Cutting through noisy data
When Gottlieb and his co-author, Dartmouth geography professor Justin Mankin, began looking into this, they were surprised by how inconclusive previous analyses had been. A recent U.N. Intergovernmental Panel on Climate Change report had not assessed snow mass loss in the Northern Hemisphere, or globally.
The researchers said snow mass is hard to measure, making it difficult to link it to human-caused climate change.
There is a lot of variability, and because there are so many different methods researchers use to look at snowpack, estimates don’t necessarily agree with one another.
To get around that problem, the Dartmouth researchers compiled every data set of snowpack they could find in order to identify where they agreed with one another. They looked at snowpack levels each year from 1981 to 2020 in March in order to capture all the variation in the preceding winter’s weather — from one-off snow storms to midwinter melts.
Then they used modeling to look at what snow levels would be with or without greenhouse gas emissions.
“Pretty much regardless of which of these snow data sets you look at, even though they don’t necessarily agree with one another, we see a pattern of snow change that is only consistent with human emissions,” Gottlieb said.

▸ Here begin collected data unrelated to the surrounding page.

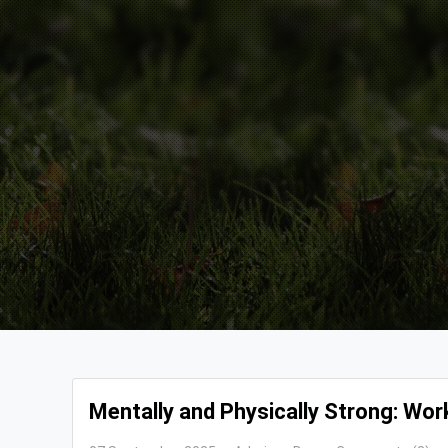
Mentally and Physically Strong: Work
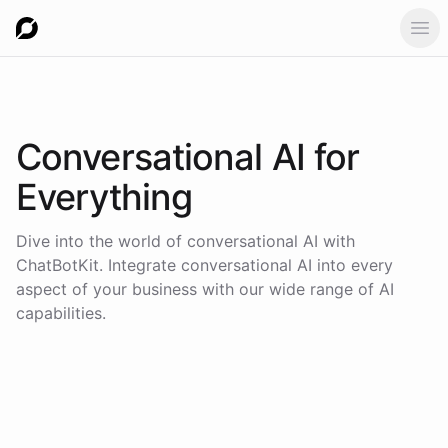
Ope
Conversational AI for
Everything
Dive into the world of conversational AI with
ChatBotKit. Integrate conversational AI into every
aspect of your business with our wide range of AI
capabilities.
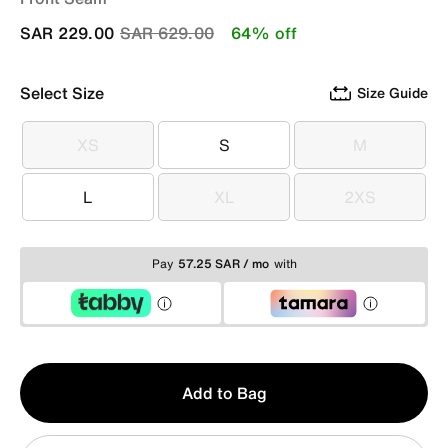
Price reduced from
to
SAR 229.00
SAR 629.00
64% off
Select Size
Size Guide
XS
S
M
XS
S
M
L
XL
2XS
L
XL
2XS
Pay
57.25 SAR / mo
with
Qty
Add to Bag
1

Falling off the ‘snow loss cliff’
The researchers found that the relationship between temperature rise and snow loss is not linear. There is very little snow loss until temperatures pass a certain threshold near the melting point — minus-8 degrees Celsius (17.6 degrees Fahrenheit) — and then, snow levels fall off a “cliff,” and snow loss rapidly accelerates.
Mankin said this fact makes snow loss a “bad canary in the coal mine” for detecting human-caused impacts on the climate.
Once you see snow loss, Mankin said, “you are on or off that snow loss cliff.” That means communities that rely on snow for their water supply are not facing just a temporary shortage or emergency but a “fundamental regime change.”
The researchers found that more than 2 billion people who rely on snow are at or near that tipping point — with projections for future warming accelerating the crisis.
What it means for the Northern Hemisphere
The researchers did not see snow loss everywhere, which they believe is another reason this effect has not been previously quantified. Because of the nonlinear relationship between temperature rise and snow loss, there are very cold places in North America, Asia and Europe where snow levels are fairly consistent, or there is even more snow because of the increase in precipitation.
The places that are seeing significant snow loss, though, are the very places that need snow most. Mankin found in a previous study that nearly 2 billion people in the Northern Hemisphere rely on snowmelt as a crucial source of water, and they tend to live in the warmer places where snow is more sensitive to temperature rise.
The Western United States, the scientists write, is poised to experience sharp declines in snow runoff. In California this year, the first snow survey of the season found snow depth well below average, and the researchers project that snow loss will only accelerate as temperatures warm.
Although the researchers focused on the impact of snow loss on water supply, there are other implications — for local economies that rely on snow for recreation and tourism, and for ecosystems that have historically been protected by snow from blight and pests.
“I think what is really clear is that we are systematically underestimating the costs of global warming to people and ecosystems,” Mankin said, adding that policymakers need to act now — to cut planet-warming emissions, and to adapt to a world with less snow.